Monday, April 25, 2005

how well do you know python, part 5

I was reminded of this one while working on the Spyce/Durus demo to make it a better example of using Durus in a real application.

What is wrong with the following code?

A.py:

import time, threading

finished = False

def foo():
    import sys
    sys.stderr.write('testing')
    global finished
    finished = True

threading.Thread(target=foo).start()
while not finished:
    time.sleep(1)

B.py:

import A

print 'finished'

Update: fixed A.py so there was only one problem.

12 comments:

Ryan Tomayko said...

The most obvious thing wrong is that finished isn't declared global in A.foo() so I think the thread should run and complete but the global finished variable will never be True.

If that's it, you've done a good job of hiding a really obvious problem by introducing threading into the mix. It took me a while to see it because I was expecting something to be wrong with the threading logic.

Which is interesting. I've always sworn threading introduces a whole slew of new problems and should be avoided if at all possible but I never considered that it might also have the effect of hiding well-known problems. :)

Nice.

Jonathan Ellis said...

Actually, that wasn't the problem I intended -- oops! Fixed in the post now. (That's a hint for you -- the problematic behavior that remains gives the same symptom as leaving off the global. :)

Adam Collard said...

I/O blocking... one writes to STDERR, the other to STDOUT (via print)? The correct way to do it would be to use a threading.Event object

Anonymous said...

Let me simplify what others are saying: "It uses threads."

Adam Collard said...

Hmmm. Well I'm wrong. At least what I thought would work doesn't.

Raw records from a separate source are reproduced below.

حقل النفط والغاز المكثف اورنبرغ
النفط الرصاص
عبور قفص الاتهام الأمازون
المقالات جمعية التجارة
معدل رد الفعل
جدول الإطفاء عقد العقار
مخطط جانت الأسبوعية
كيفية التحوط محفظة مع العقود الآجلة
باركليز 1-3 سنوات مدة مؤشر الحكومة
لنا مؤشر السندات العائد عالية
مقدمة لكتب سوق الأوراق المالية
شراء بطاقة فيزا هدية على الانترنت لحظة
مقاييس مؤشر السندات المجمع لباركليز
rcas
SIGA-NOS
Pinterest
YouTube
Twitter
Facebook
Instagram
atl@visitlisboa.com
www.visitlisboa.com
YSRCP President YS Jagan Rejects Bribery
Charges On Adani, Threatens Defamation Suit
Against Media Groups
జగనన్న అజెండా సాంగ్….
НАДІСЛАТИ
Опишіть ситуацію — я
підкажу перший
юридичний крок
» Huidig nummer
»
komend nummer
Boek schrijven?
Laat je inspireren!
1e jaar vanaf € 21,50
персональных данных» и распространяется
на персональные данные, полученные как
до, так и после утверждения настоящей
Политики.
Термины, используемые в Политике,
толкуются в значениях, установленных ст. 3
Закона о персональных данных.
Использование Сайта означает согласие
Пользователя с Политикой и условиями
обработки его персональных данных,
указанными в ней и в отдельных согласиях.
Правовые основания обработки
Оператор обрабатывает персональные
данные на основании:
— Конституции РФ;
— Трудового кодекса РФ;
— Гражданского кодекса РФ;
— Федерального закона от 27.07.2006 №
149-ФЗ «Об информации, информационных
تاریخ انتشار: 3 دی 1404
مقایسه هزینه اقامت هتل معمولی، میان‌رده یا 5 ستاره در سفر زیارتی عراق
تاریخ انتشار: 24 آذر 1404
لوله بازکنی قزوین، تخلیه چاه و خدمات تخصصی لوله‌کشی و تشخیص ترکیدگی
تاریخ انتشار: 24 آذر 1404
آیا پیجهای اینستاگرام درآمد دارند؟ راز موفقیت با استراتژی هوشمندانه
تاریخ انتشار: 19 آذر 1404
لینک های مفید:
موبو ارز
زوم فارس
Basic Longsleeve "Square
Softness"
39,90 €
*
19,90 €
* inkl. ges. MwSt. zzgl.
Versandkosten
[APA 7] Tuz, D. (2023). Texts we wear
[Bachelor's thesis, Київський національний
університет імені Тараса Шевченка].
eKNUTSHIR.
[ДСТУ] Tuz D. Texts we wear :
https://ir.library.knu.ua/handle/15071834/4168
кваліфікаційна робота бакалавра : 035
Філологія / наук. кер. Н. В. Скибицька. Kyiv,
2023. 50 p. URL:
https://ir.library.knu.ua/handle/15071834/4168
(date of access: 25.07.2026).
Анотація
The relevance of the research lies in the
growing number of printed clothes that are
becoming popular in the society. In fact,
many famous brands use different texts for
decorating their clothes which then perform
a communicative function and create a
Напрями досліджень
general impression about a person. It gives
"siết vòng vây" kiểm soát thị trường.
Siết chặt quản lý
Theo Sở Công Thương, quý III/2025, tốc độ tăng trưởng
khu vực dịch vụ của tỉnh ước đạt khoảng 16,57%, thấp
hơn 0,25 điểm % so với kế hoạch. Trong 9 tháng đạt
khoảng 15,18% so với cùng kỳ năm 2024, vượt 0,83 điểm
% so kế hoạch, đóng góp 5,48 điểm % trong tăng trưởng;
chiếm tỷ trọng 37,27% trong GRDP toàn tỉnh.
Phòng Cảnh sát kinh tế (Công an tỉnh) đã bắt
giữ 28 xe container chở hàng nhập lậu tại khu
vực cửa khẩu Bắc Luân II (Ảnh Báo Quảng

Did I mention how much I dislike threading? ;)

mark said...

I presume the issue is that import sys blocks because of the GIL.

What actually *is* so bad about threading? And what do you use as a cross platform alternative?

Jonathan Ellis said...

Yes, the import blocks. It's actually a separate import lock though, not the GIL. (Unless you redefined GIL to stand for Global Import Lock, but that's not what most people mean. :)

Ian Bicking said...

I'm going to guess that lock has something to do with the threadsafety of imports (which are threadsafe), which means other threads can't access the module until it has finished loading... including perhaps the thread started from the module itself...?

Jonathan Ellis said...

Think of it as an RLock under the import hood: if thread One is doing an import, all other import statements will block until One is done before continuing.

So here, the deadlock is that the main thread has the import lock ("import A"), but since it's waiting for _t to set finished, it will never release the lock and _t is forever stuck at "import sys."

Anonymous said...

The real lesson here is: don't start threads as a side effect of import.

Tim Lesher said...

Nice.

John Prevost said...

I’m currently wrestling with this same issue, and not sure the right way to handle it.

I have a system that automatically starts threads to do background computations. The idea is similar to futures (http://aspn.activestate.com/ASPN/Cookbook/Python/Recipe/84317).

The trouble is that the various functions that are creating these futures might very well be used na├»vely in a module of shared utility routines. It’s unreasonable for me to say to the users of the system “Oh, and by the way, you can’t do this.”

Anyway, is there any way to work around this? My own code does not import within functions, but a number of standard library calls *do*. (For example, os.execvp.)